All three of these model species would of course, require vastly different architectures at the data centre level: hardware and memory optimisations, and so on. Also important to note, as a lot of people miss this: The literal, physical substrate that LLMs run on evolves and changes to meet the needs of the software design of the model. These kinds of model species will emerge as more data centres get finished up and more compute becomes available.

Runtime Sovereignty

Beyond the data centre, we also have to consider the emerging ASIC chips for AI, where models are essentially baked onto the chip. Taalas recently entombed Meta’s old Llama 3.1 8B in silicon and achieved speeds of nearly 17,000 tok/s. If a chip like that were running a model intelligent enough to execute the example above, which Llama 3.1 8B is not, the same operation would take about 78 milliseconds or 0.07764706 seconds. 283.3× faster than RM’s demo experiment.

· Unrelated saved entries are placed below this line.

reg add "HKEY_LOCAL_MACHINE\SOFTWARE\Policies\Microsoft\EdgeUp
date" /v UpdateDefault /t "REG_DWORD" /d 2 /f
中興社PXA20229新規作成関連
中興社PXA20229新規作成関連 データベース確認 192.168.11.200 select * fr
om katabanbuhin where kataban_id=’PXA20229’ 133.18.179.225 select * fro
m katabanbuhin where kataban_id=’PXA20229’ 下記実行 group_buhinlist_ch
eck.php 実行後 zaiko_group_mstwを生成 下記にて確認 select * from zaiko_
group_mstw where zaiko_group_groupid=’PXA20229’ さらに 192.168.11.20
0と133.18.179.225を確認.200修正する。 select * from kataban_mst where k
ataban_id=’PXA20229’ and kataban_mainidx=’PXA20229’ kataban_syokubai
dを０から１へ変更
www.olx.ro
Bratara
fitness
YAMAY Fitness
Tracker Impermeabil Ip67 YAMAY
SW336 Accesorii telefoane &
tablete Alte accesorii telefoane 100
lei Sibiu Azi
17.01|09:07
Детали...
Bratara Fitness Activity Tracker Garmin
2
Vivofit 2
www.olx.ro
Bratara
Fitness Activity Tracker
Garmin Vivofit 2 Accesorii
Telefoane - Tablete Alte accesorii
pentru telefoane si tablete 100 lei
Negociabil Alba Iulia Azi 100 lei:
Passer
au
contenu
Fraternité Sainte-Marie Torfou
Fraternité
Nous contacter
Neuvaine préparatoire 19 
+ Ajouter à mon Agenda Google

Whilst these kinds of fixed chips can’t be updated or changed, if we end up in the near future with “good enough” intelligence running locally, and insanely fast, then these kinds of Liquid UIs might end up being generated on the edge by the hardware/physical interface. Sort of similar to what I was thinking about when I first wrote about Helpful LLocal Models last year.

If we get this kind of local improvement then the iron triangle becomes a square and sovereignty becomes a new variable. Local actions won’t necessarily be performed by the smartest minds, but they do live on your laptop or phone and are optimised for latency, privacy, persistence, and ownership etc.

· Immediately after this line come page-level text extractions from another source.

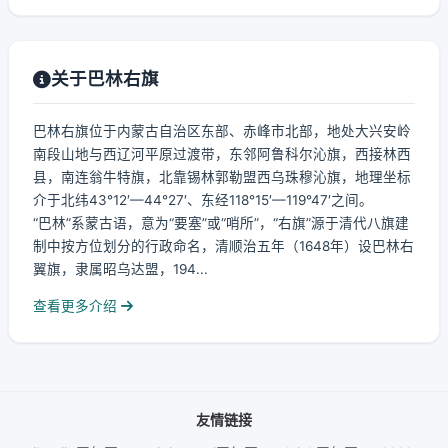
关于巴林右旗
巴林右旗位于内蒙古自治区东部、赤峰市北部，地处大兴安岭
南段山地与西辽河平原过渡带，东邻阿鲁科尔沁旗，西接林西
县，南连翁牛特旗，北靠锡林郭勒盟西乌珠穆沁旗，地理坐标
介于北纬43°12′—44°27′、东经118°15′—119°47′之间。
“巴林”系蒙古语，意为“要塞”或“哨所”，“右旗”源于清代八旗建
制中按方位划分的行政命名，清顺治五年（1648年）设巴林右
翼旗，隶属昭乌达盟，194...
查看更多介绍
友情链接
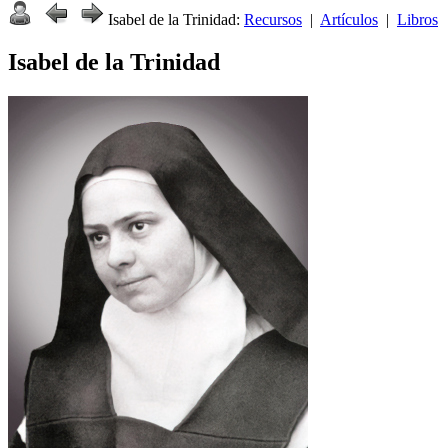
Isabel de la Trinidad:
Recursos
|
Artículos
|
Libros
Isabel de la Trinidad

In addition to open source coding models, you can already see other kinds of specialised models tuned for speed and subject matter starting to emerge. OpenMed, a terminal-native clinical agent explicitly engineered around strict local compliance, and data sovereignty. Using MLX it clocks 24–33× speedup on standard Apple Silicon for local privacy filtering. OpenMed is a real breakthrough showing that a clinical AI can now live entirely inside hardware that a small local clinic can actually own, inspect, and govern. Note: these things can run on iPhones and iPads too at very usable speeds.

As the capabilities of local models increase, we’ll see all sorts of new agent types emerge, ones that run tasks as batch processes overnight. Very similar to the way that the iPhone has run its machine learning over your photo library for the last decade. Local models will be able to tag, process, read, and summarise all your local files, photos, and documents on the device and produce embeddings for them. Imagine being able to search Spotlight for “recent invoices from X” or “that spreadsheet about Y”.

In a maximal-intelligence-at-all-levels world, the winner wins by proximity

Constitutional Software

With liquid runtime artefacts, the question becomes: who is allowed to generate them, where, with what data, under what rules, and on whose behalf? This is of course a question of governance.

Once interfaces are generated on demand, and actions are distributed between cloud models, local models, specialist models, and device-level agents, the interface is no longer the boundary of the application. It’s a membrane between user intent, available context, permissions, model capability, and machine speed. All of this will require a great deal of what I call hardness.

“What can this software do?” becomes: “what is this software allowed to do?” Which model is allowed to see which data? Which actions must stay local? Which decisions require explicit permission? Which agents can speak to each other? Which layer gets to say no?

It’s all very complicated and will need a lot of governance. In the group chat Rafa has been calling this design space constitutional software.

What rules or protocols govern the generation of the UI. Which screens, tools, agents, and actions may appear and under what circumstances. There is a great deal of future work required if it’s going to become bullet proof.